■ What to work on
For every record that follows, transcribe the text exactly and leave any image out.

■ Source material

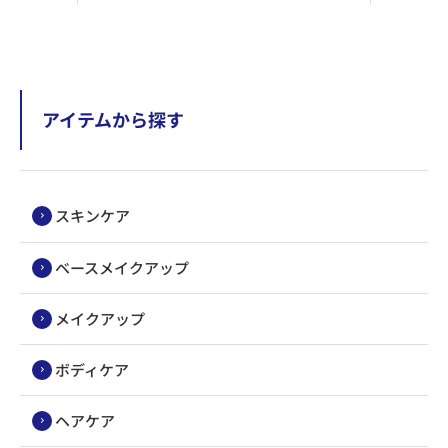
アイテムから探す
スキンケア
ベースメイクアップ
メイクアップ
ボディケア
ヘアケア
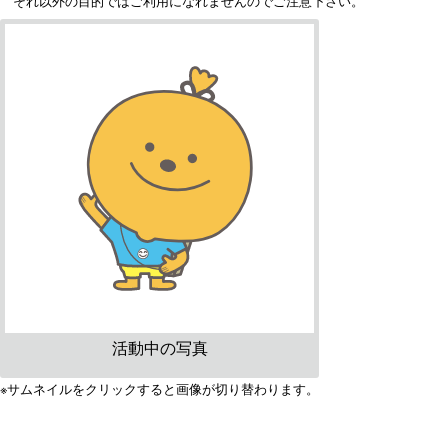
それ以外の目的ではご利用になれませんのでご注意下さい。
活動中の写真
※サムネイルをクリックすると画像が切り替わります。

■ Exercise result
アイテムから探す
スキンケア
ベースメイクアップ
メイクアップ
ボディケア
ヘアケア
それ以外の目的ではご利用になれませんのでご注意下さい。
活動中の写真
※サムネイルをクリックすると画像が切り替わります。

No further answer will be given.